Mereka diingatkan agar mekanisme pembayaran sesuai ketentuan yang berlaku.
Kemudian, wajib diberikan kepada pekerja yang memenuhi syarat. Dalam ketentuan yang berlaku, perusahaan harus memberikan THR kepada pekerja paling lambat tiga hari sebelum Hari Raya Idulfitri.
Kepala Dinas Penanaman Modal, Pelayanan Terpadu Satu Pintu dan Tenaga Kerja (DPMPTSP-Naker) KLU Evi Winarni menegaskan, pihaknya telah mengingatkan perusahaan terkait batas waktu pembayaran THR.
Kementerian Ketenagakerjaan telah menetapkan jadwal pembayaran THR sehingga perusahaan diharapkan segera menunaikan kewajibannya kepada para pekerja.
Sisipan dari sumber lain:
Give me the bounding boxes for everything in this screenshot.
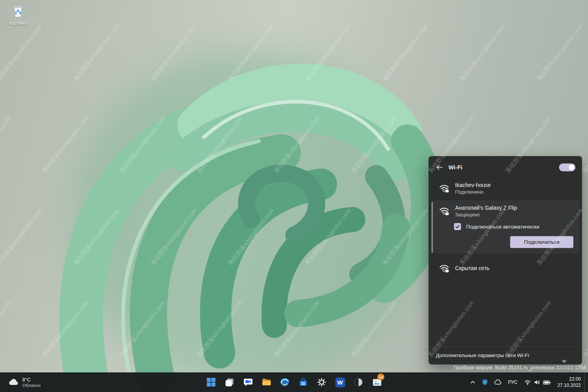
checkmark-icon [455,224,460,229]
battery-icon [543,378,551,386]
network-status: Подключено [455,189,491,195]
tray-overflow-button[interactable] [467,374,478,390]
scrollbar-thumb[interactable] [432,202,433,253]
windows-logo-icon [207,377,216,387]
contrast-icon [354,377,363,387]
tray-time: 22:00 [557,376,581,382]
wifi-secured-icon [439,263,449,273]
system-tray: РУС 22:00 27.10.2022 [467,372,586,392]
recycle-bin-label: Корзина [5,20,31,26]
store-icon [299,377,308,387]
network-galaxy-z-flip[interactable]: Анатолий's Galaxy Z Flip Защищено Подклю… [431,200,580,254]
wifi-flyout: Wi-Fi tkachev-house Подключено [428,156,582,365]
start-button[interactable] [203,374,219,391]
edge-button[interactable] [277,374,293,391]
auto-connect-checkbox[interactable] [454,223,461,230]
back-button[interactable] [433,161,446,174]
file-explorer-icon [261,378,271,387]
gear-icon [317,377,327,387]
file-explorer-button[interactable] [259,374,274,391]
recycle-bin[interactable]: Корзина [5,4,31,26]
task-view-icon [225,377,234,387]
auto-connect-label: Подключаться автоматически [466,224,539,230]
weather-temperature: 8°C [22,377,41,383]
weather-condition: Облачно [22,383,41,388]
network-name: Анатолий's Galaxy Z Flip [455,205,517,211]
clock[interactable]: 22:00 27.10.2022 [554,376,583,388]
taskbar: 8°C Облачно [0,372,588,392]
quick-settings-button[interactable] [521,374,554,390]
watermark-w: w [563,358,566,364]
auto-connect-row[interactable]: Подключаться автоматически [431,221,580,232]
task-view-button[interactable] [222,374,238,391]
notification-badge: 14 [377,374,385,380]
connect-button-row: Подключиться [431,232,580,250]
onedrive-button[interactable] [492,374,504,390]
security-shield-icon [481,379,488,386]
network-list: tkachev-house Подключено [429,178,582,347]
wifi-title: Wi-Fi [448,164,462,171]
chat-button[interactable] [240,374,256,391]
onedrive-cloud-icon [494,379,502,385]
settings-button[interactable] [314,374,330,391]
wifi-tray-icon [524,378,532,386]
network-name: tkachev-house [455,182,491,188]
screenshot-tool-button[interactable]: 14 [369,374,385,391]
language-indicator[interactable]: РУС [505,374,521,390]
toggle-knob [569,165,574,170]
windows-security-button[interactable] [479,374,491,390]
word-icon: W [335,377,345,387]
back-arrow-icon [436,163,443,171]
wifi-flyout-header: Wi-Fi [429,156,582,178]
build-watermark: Пробная версия. Build 25231.rs_prereleas… [454,365,586,370]
network-galaxy-z-flip-header[interactable]: Анатолий's Galaxy Z Flip Защищено [431,200,580,221]
wifi-secured-icon [439,206,449,216]
chevron-up-icon [470,379,476,385]
widgets-weather-button[interactable]: 8°C Облачно [4,372,45,392]
tray-date: 27.10.2022 [557,382,581,388]
edge-icon [280,377,290,387]
network-status: Защищено [455,212,517,218]
store-button[interactable] [296,374,311,391]
more-wifi-settings-link[interactable]: Дополнительные параметры сети Wi-Fi [429,347,582,364]
chat-icon [243,377,253,387]
network-hidden[interactable]: Скрытая сеть [429,258,582,279]
wifi-secured-icon [439,183,449,193]
network-tkachev-house[interactable]: tkachev-house Подключено [429,178,582,199]
taskbar-app-icons: W 14 [203,372,385,392]
contrast-app-button[interactable] [351,374,367,391]
recycle-bin-icon [11,4,25,18]
connect-button[interactable]: Подключиться [510,236,573,248]
show-desktop-button[interactable] [584,372,586,392]
volume-icon [533,378,541,386]
network-name: Скрытая сеть [455,265,490,271]
wifi-toggle[interactable] [559,163,575,171]
word-button[interactable]: W [332,374,348,391]
weather-cloud-icon [8,378,19,387]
“Pembayaran THR itu sudah ada batasan waktunya sesuai peraturan dari kementerian. Paling lama seminggu sebelum Lebaran sudah mulai dibayarkan, dan paling telat tiga hari sebelum Lebaran THR itu harus sudah diterima oleh pekerja,” ujar Evi.
Untuk mengantisipasi potensi persoalan antara pekerja dan perusahaan, DPMPTSP-Naker KLU juga membuka posko pengaduan THR.
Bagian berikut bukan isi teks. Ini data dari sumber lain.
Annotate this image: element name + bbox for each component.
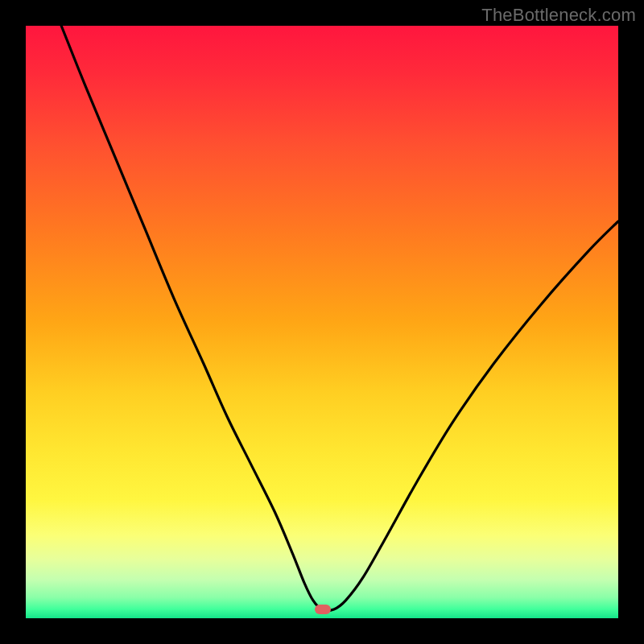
- minimum-marker: [315, 605, 331, 614]
- chart-stage: TheBottleneck.com: [0, 0, 644, 644]
- bottleneck-curve: [26, 26, 618, 618]
- plot-area: [26, 26, 618, 618]
- watermark-text: TheBottleneck.com: [481, 5, 636, 26]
Posko tersebut disiapkan sebagai wadah bagi pekerja untuk menyampaikan laporan maupun berkonsultasi terkait pemberian hak tersebut.
Evi menjelaskan, pihaknya telah menyiagakan mediator ketenagakerjaan yang siap menerima pengaduan dari masyarakat.
Selain melalui posko, layanan pengaduan juga dapat dilakukan melalui hotline yang telah disediakan. “Yang memiliki keluhan bisa langsung melapor,” katanya.
Pada tahun sebelumnya tidak ada laporan perusahaan di Lombok Utara yang secara sengaja tidak membayarkan THR kepada karyawannya.
Hanya sempat ada pekerja yang menanyakan soal THR karena merasa tidak menerimanya.
Namun setelah diberikan penjelasan, diketahui bahwa pekerja tersebut belum memenuhi syarat untuk menerima THR.
Baik karena masa kerja maupun jenis kontrak. “Setelah dijelaskan mereka akhirnya memahami,” pungkasnya.
Kepala Badan Keuangan dan Aset Daerah (BKAD) KLU Mala Siswadi menambahkan, untuk THR Aparatur Sipil Negara (ASN) sebagian sudah diberikan.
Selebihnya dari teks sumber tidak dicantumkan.